**The problem**
Which lines of the records below contain the string "thống"? Report each of them.

**Raw data**
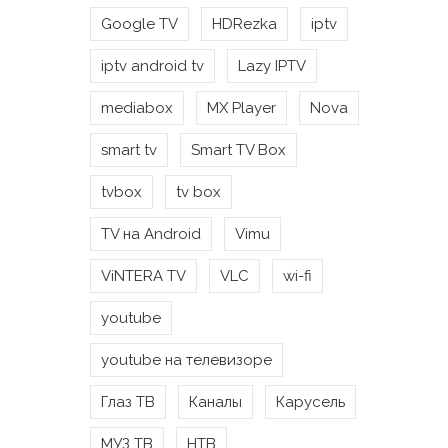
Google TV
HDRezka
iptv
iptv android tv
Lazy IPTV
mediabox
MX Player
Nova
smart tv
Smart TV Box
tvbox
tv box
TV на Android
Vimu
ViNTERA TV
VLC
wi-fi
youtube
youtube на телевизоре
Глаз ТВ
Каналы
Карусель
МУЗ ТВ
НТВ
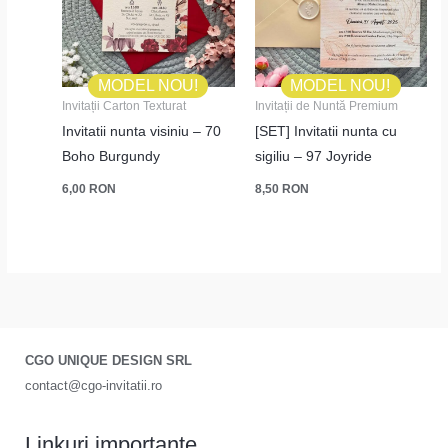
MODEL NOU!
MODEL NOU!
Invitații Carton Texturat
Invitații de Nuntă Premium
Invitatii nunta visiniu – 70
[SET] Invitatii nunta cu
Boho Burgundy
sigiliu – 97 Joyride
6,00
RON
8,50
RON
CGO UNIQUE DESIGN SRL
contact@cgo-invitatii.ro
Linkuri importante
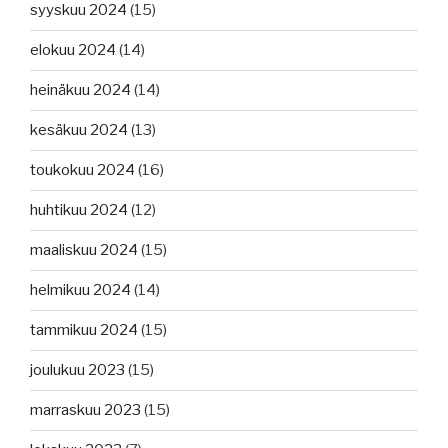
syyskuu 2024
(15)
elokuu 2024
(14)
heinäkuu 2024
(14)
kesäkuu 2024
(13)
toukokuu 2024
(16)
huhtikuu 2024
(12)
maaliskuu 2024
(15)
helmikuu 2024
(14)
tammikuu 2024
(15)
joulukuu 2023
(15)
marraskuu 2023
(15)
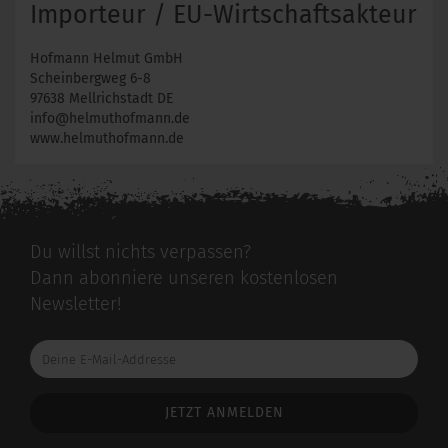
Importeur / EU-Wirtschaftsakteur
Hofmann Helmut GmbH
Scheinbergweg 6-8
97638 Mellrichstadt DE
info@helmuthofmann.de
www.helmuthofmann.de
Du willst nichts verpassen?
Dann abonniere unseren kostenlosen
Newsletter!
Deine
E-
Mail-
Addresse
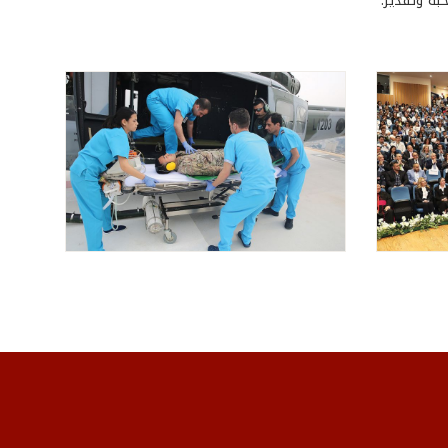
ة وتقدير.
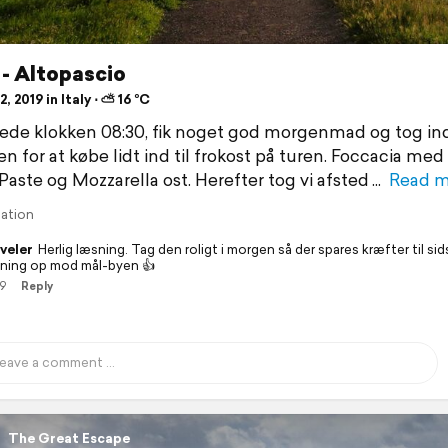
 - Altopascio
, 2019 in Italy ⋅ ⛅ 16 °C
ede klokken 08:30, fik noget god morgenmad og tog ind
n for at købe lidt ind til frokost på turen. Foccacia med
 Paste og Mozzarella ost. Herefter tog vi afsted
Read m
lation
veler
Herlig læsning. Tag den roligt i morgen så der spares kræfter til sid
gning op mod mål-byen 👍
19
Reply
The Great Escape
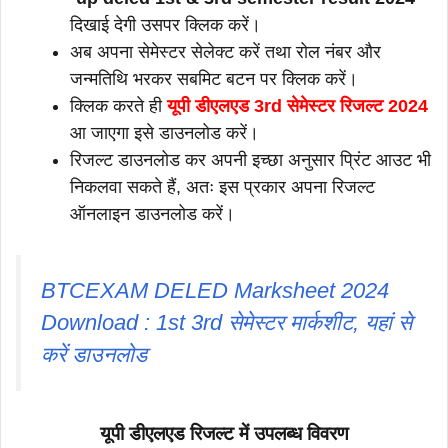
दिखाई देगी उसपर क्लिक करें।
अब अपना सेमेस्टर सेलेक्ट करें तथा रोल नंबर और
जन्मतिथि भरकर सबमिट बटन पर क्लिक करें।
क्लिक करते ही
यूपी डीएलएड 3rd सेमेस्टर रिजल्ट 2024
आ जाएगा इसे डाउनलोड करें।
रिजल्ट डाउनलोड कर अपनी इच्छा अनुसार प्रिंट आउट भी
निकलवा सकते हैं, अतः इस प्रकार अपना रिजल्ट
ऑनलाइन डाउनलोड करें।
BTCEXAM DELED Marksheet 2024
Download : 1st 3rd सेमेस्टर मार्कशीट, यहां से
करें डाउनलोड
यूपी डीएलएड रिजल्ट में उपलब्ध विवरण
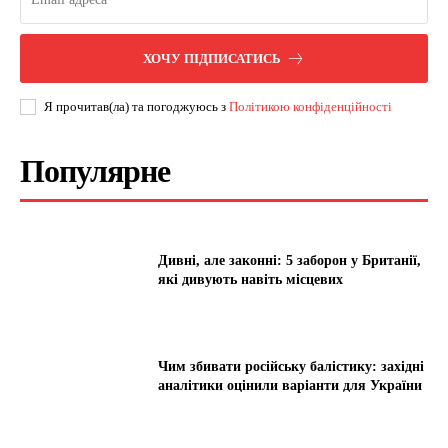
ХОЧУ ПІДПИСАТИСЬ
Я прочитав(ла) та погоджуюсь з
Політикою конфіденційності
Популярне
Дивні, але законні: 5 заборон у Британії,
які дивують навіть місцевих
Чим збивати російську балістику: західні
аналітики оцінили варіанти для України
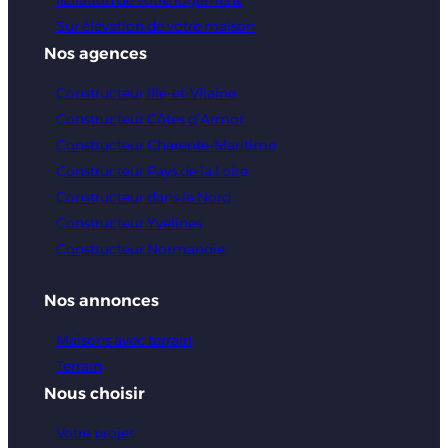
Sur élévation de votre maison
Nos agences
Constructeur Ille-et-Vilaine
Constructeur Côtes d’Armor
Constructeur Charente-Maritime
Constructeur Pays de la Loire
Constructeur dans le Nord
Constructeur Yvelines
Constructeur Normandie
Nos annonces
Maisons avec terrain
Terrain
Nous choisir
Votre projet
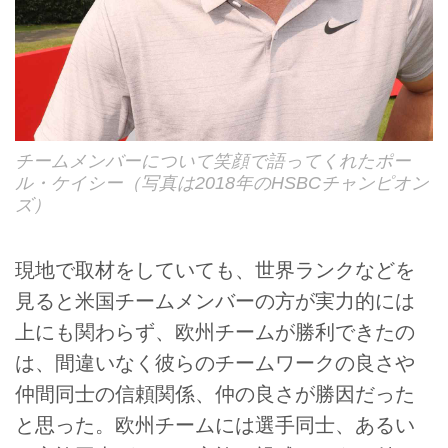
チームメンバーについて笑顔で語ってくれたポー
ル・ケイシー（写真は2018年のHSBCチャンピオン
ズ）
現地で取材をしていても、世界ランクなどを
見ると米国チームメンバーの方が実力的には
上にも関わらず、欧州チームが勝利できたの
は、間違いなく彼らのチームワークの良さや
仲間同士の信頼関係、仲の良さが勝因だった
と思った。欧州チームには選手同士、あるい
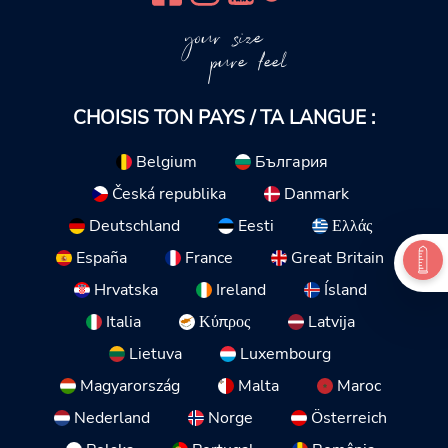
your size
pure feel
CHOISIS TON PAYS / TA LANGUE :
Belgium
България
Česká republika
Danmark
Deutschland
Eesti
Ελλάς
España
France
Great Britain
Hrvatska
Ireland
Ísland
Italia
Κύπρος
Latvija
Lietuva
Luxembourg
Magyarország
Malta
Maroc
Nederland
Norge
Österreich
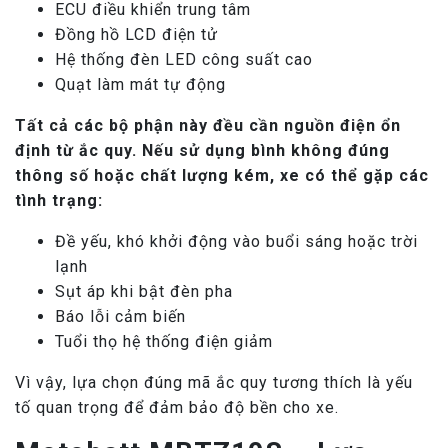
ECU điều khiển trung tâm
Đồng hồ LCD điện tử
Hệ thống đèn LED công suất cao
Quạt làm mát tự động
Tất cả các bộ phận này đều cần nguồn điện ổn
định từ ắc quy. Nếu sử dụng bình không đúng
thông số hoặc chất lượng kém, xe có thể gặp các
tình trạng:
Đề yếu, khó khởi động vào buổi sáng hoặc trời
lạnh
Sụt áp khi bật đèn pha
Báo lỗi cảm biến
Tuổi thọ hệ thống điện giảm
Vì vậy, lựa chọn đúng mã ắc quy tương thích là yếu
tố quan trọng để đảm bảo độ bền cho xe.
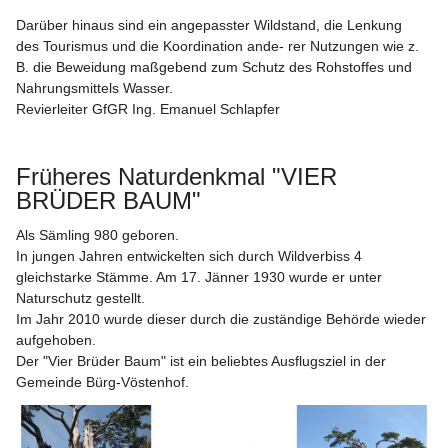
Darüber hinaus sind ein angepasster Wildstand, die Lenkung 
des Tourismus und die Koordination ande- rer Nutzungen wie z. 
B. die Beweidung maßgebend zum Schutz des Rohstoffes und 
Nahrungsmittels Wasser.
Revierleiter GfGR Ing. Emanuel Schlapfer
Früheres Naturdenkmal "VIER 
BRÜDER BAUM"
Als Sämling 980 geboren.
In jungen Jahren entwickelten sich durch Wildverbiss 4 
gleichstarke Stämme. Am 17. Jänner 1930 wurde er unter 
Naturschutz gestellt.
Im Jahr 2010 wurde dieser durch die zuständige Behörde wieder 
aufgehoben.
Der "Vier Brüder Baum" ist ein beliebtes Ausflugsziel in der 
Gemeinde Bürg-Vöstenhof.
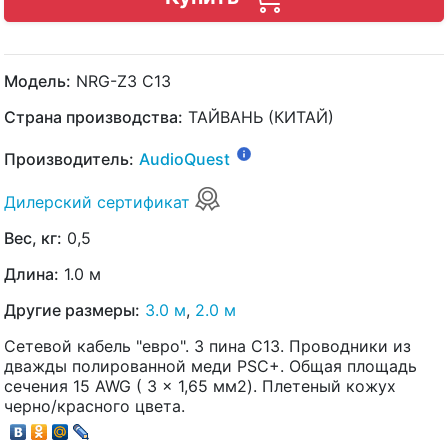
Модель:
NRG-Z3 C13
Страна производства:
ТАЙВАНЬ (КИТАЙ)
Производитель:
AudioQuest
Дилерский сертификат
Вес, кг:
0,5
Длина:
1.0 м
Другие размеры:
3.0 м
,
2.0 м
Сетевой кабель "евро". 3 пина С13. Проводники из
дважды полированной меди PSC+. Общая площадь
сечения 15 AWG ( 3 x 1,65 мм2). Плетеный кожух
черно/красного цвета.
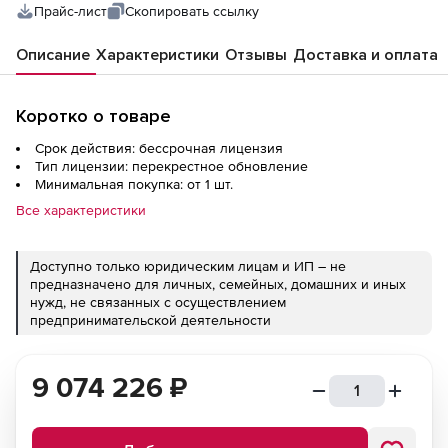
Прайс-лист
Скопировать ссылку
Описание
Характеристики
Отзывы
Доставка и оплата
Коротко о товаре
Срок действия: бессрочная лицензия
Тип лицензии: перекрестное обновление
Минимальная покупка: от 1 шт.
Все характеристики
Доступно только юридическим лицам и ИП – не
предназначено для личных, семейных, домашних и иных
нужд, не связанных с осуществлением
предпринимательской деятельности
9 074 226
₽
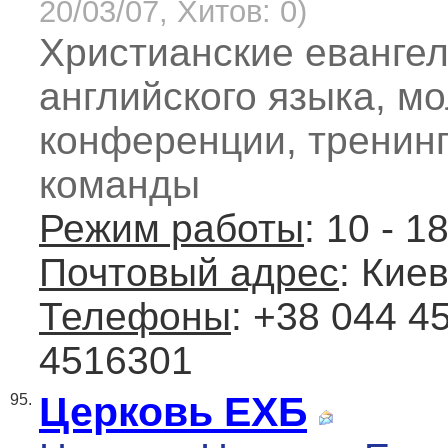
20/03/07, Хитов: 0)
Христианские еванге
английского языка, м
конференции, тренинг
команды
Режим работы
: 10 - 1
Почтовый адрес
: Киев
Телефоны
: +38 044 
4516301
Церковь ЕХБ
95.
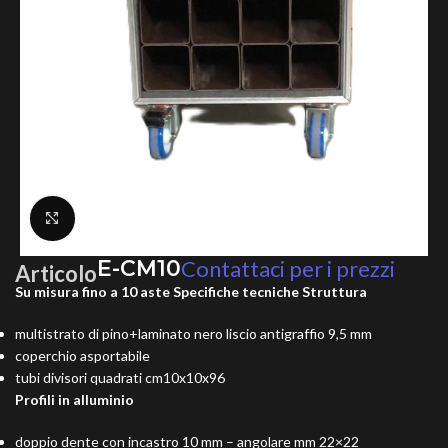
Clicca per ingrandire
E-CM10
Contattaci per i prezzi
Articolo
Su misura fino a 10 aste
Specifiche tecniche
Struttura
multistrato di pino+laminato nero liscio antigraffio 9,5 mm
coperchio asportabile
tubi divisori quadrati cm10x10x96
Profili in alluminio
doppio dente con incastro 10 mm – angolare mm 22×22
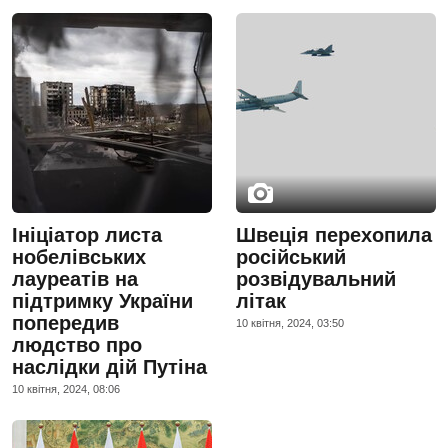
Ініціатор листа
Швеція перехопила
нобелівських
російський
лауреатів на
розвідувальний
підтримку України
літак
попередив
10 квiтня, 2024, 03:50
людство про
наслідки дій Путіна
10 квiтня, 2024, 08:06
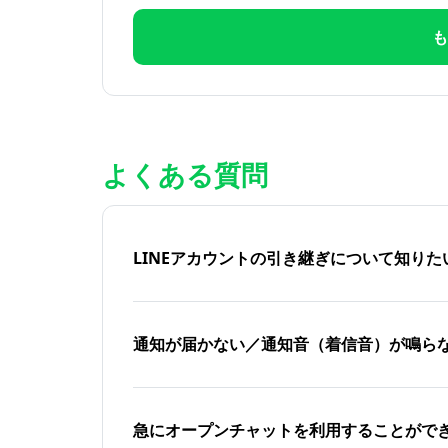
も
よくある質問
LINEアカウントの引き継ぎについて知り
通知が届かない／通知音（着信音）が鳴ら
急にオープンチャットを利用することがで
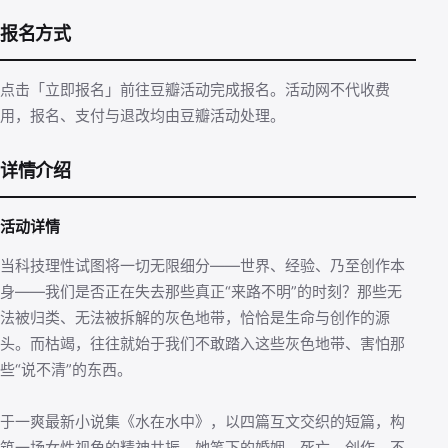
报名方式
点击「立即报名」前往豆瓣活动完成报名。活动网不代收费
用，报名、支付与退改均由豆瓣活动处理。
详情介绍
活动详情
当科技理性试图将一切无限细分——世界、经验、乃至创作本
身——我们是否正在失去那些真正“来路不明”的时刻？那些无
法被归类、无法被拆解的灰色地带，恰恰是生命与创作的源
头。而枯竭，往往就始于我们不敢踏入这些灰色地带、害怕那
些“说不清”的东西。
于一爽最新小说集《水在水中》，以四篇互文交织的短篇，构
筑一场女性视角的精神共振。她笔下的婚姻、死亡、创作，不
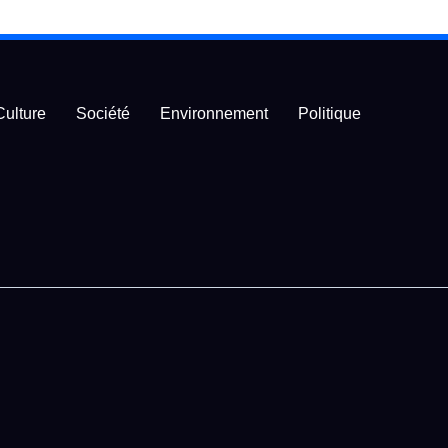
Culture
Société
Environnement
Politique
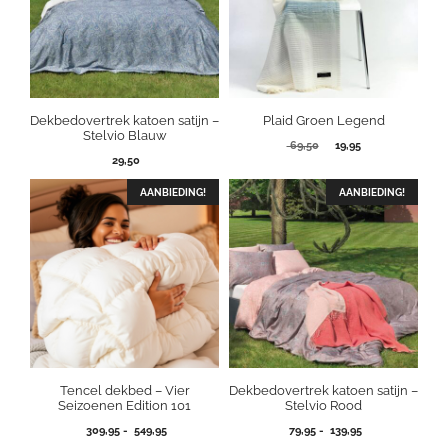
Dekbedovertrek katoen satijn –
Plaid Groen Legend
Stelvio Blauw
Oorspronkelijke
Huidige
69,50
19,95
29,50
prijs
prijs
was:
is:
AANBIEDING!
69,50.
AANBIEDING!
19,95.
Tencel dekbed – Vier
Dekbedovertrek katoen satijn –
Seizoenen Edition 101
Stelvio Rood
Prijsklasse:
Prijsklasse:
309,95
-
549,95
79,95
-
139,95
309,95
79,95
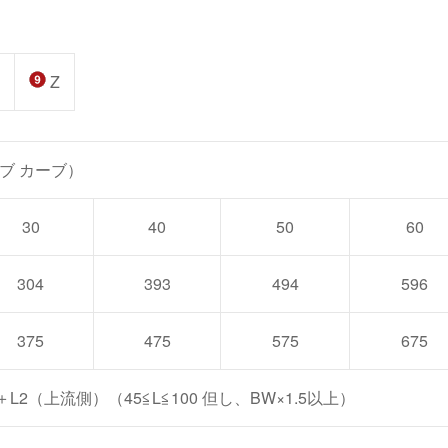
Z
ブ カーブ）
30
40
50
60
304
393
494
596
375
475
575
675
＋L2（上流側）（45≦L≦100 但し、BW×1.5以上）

**Your solution**
Hệ thống đèn LED công suất cao
Tuổi thọ hệ thống điện giảm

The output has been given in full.